In primary science, it is very easy to miss the focus on phenomena, practical observation and investigation. The temptation is to discuss science as a body of fixed knowledge and provide it to learners to ingest. However, this can lead to problems later in a learner’s education where they are not secure in their understanding.
This was brought into focus when I attended a session at this year’s Association for Science Education conference presented by Dr David Crowther, the President of the National Science Teachers’ Association of America, about Using inquiry science to build language for students whose first language is not English. In this session, the exploration of a phenomenon (in this case skewering balloons with wooden sticks) was at the forefront of the experience, even before any ‘science’ was talked about. This then led into carefully structured questions, activities and reflections, which extended that exploration and experience, to develop understanding of the phenomenon and the science behind it. By giving learners an experience to scaffold their understanding, they are more able to understand the scientific terminology, models and concepts required to grasp the science the teacher planned to teach. The practical work has value and improved learning.
Practical primary science can also bring great value to other subjects. For example, it can provide rich opportunities for applying mathematics, such as taking measurements, drawing graphs and talking about data, and it can bring history to life through recreating experiments carried out by famous scientists of the past.
It doesn’t have to be expensive. Much of the practical work in primary science can best be done using familiar objects such as plates, knives, glasses, food, water and others. In fact, using familiar objects allows primary learners to focus on the science rather than the novelty of the equipment – for example, investigating how disposable nappies work or investigating if falling toast does always land butter-side down.

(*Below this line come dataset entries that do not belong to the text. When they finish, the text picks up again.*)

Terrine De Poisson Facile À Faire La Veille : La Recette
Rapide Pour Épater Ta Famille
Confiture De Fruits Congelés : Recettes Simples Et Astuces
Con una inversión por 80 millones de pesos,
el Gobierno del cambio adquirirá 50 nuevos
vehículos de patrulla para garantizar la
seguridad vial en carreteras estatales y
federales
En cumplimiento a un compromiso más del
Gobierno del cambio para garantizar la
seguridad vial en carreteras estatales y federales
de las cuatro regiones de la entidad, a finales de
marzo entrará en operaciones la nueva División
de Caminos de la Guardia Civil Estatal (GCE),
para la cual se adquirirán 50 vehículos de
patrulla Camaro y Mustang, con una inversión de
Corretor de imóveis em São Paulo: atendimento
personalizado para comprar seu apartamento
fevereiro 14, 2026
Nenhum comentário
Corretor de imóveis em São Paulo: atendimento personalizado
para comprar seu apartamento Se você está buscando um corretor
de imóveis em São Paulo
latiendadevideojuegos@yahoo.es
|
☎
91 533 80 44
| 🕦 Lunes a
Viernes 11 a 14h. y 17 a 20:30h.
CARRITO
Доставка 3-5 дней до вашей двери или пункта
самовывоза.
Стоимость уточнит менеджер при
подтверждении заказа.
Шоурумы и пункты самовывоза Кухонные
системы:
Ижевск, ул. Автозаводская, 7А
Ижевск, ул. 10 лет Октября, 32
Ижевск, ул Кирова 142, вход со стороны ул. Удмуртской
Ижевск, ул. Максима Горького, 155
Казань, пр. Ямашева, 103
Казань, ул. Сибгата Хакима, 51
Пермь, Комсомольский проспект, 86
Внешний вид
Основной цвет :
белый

One barrier Cambridge International recognises is teachers saying: ‘I know what science I need to teach but when and how should practical science be used?’ That is why we have updated the science schemes of work for Cambridge Primary (which are now available to use for Cambridge International schools), to give more suggestions of how to use scientific enquiry to support learning in every unit of every stage.
Identifying the opportunities to teach, and use, scientific enquiry is the first step to producing meaningful practical science experiences in your classroom – experiences that will allow learners to explore phenomena and really get to grip with what science is. (Lab coats remain optional!)